## Assignment
Reproduce each line, exactly, from the one containing "Privacy Policy" through the end of the material. Exclude pictures.

## Data for this exercise

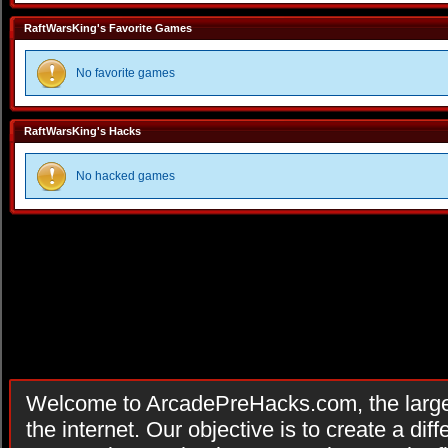
RaftWarsKing's Favorite Games
No favorite games
RaftWarsKing's Hacks
No hacked games
Welcome to ArcadePreHacks.com, the larges
the internet. Our objective is to create a di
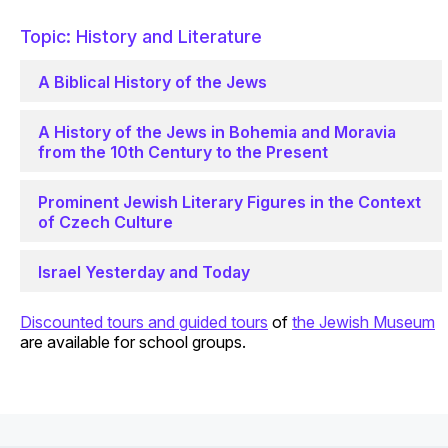
Topic: History and Literature
A Biblical History of the Jews
A History of the Jews in Bohemia and Moravia
from the 10th Century to the Present
Prominent Jewish Literary Figures in the Context
of Czech Culture
Israel Yesterday and Today
Discounted tours and guided tours
of
the Jewish Museum
are available for school groups.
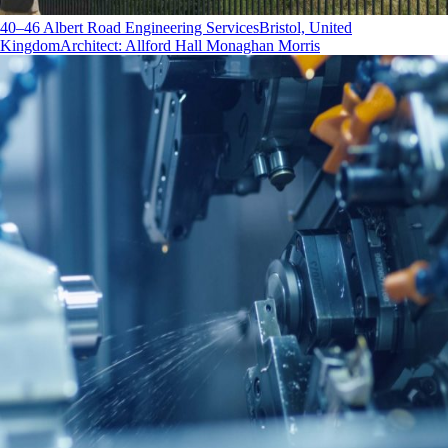
40–46 Albert Road Engineering Services
Bristol, United
Kingdom
Architect
:
Allford Hall Monaghan Morris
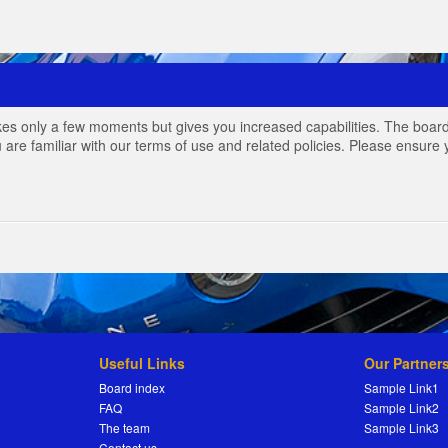
akes only a few moments but gives you increased capabilities. The board
 are familiar with our terms of use and related policies. Please ensur
Useful Links
Our Partner
Board index
Sample Link1
FAQ
Sample Link2
The team
Sample Link3
Contact us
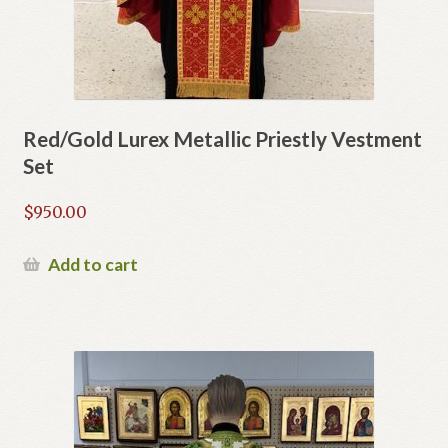
Red/Gold Lurex Metallic Priestly Vestment
Set
$
950.00
Add to cart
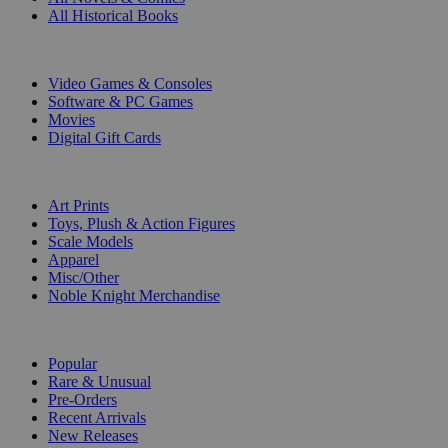
All Historical Books
DIGITAL
Video Games & Consoles
Software & PC Games
Movies
Digital Gift Cards
ART & MERCHANDISE
Art Prints
Toys, Plush & Action Figures
Scale Models
Apparel
Misc/Other
Noble Knight Merchandise
COLLECTIONS
Popular
Rare & Unusual
Pre-Orders
Recent Arrivals
New Releases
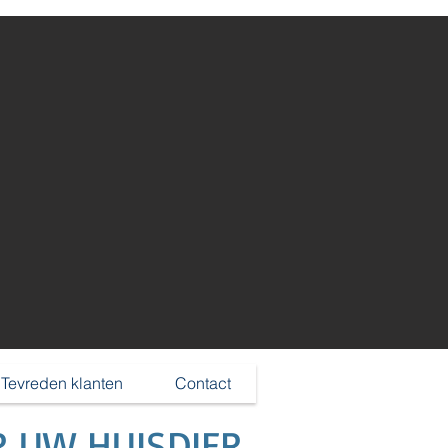
Log In
Tevreden klanten
Contact
R UW HUISDIER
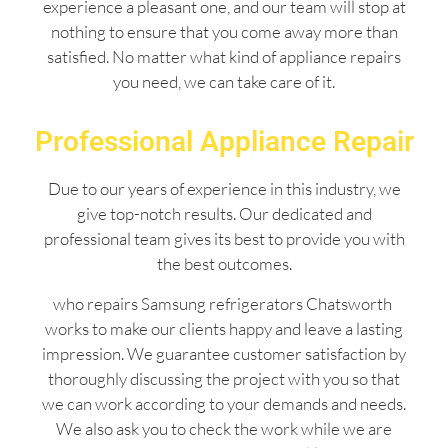
experience a pleasant one, and our team will stop at
nothing to ensure that you come away more than
satisfied. No matter what kind of appliance repairs
you need, we can take care of it.
Professional Appliance Repair
Due to our years of experience in this industry, we
give top-notch results. Our dedicated and
professional team gives its best to provide you with
the best outcomes.
who repairs Samsung refrigerators Chatsworth
works to make our clients happy and leave a lasting
impression. We guarantee customer satisfaction by
thoroughly discussing the project with you so that
we can work according to your demands and needs.
We also ask you to check the work while we are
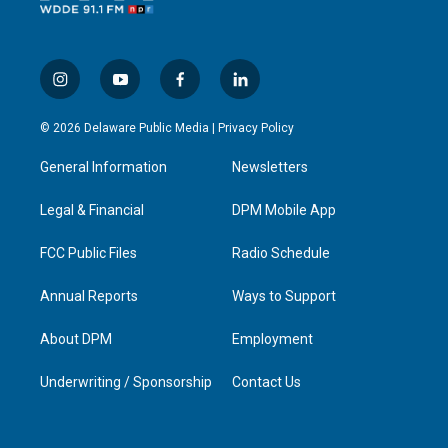
i
y
f
l
n
o
a
i
s
u
c
n
© 2026 Delaware Public Media |
Privacy Policy
t
t
e
k
a
u
b
e
General Information
Newsletters
g
b
o
d
r
e
o
i
a
k
n
Legal & Financial
DPM Mobile App
m
FCC Public Files
Radio Schedule
Annual Reports
Ways to Support
About DPM
Employment
Underwriting / Sponsorship
Contact Us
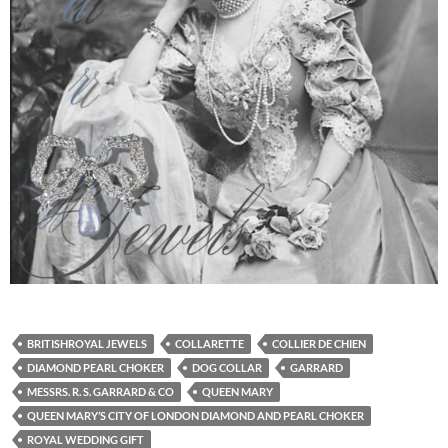
BRITISHROYAL JEWELS
COLLARETTE
COLLIER DE CHIEN
DIAMOND PEARL CHOKER
DOG COLLAR
GARRARD
MESSRS. R. S. GARRARD & CO
QUEEN MARY
QUEEN MARY’S CITY OF LONDON DIAMOND AND PEARL CHOKER
ROYAL WEDDING GIFT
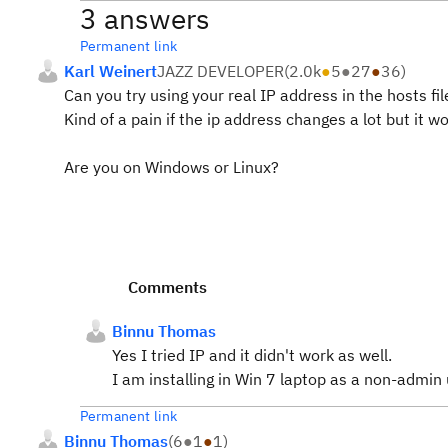
3 answers
Permanent link
Karl Weinert
JAZZ DEVELOPER
(
2.0k
●
5
●
27
●
36
)
Can you try using your real IP address in the hosts fil
Kind of a pain if the ip address changes a lot but it w
Are you on Windows or Linux?
Comments
Binnu Thomas
Yes I tried IP and it didn't work as well.
I am installing in Win 7 laptop as a non-admin 
Permanent link
Binnu Thomas
(
6
●
1
●
1
)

## Answer to this exercise
Privacy Policy
t
t
e
k
a
u
b
e
General Information
Newsletters
g
b
o
d
r
e
o
i
a
k
n
Legal & Financial
DPM Mobile App
m
FCC Public Files
Radio Schedule
Annual Reports
Ways to Support
About DPM
Employment
Underwriting / Sponsorship
Contact Us
BRITISHROYAL JEWELS
COLLARETTE
COLLIER DE CHIEN
DIAMOND PEARL CHOKER
DOG COLLAR
GARRARD
MESSRS. R. S. GARRARD & CO
QUEEN MARY
QUEEN MARY’S CITY OF LONDON DIAMOND AND PEARL CHOKER
ROYAL WEDDING GIFT
3 answers
Permanent link
Karl Weinert
JAZZ DEVELOPER
(
2.0k
●
5
●
27
●
36
)
Can you try using your real IP address in the hosts fil
Kind of a pain if the ip address changes a lot but it w
Are you on Windows or Linux?
Comments
Binnu Thomas
Yes I tried IP and it didn't work as well.
I am installing in Win 7 laptop as a non-admin 
Permanent link
Binnu Thomas
(
6
●
1
●
1
)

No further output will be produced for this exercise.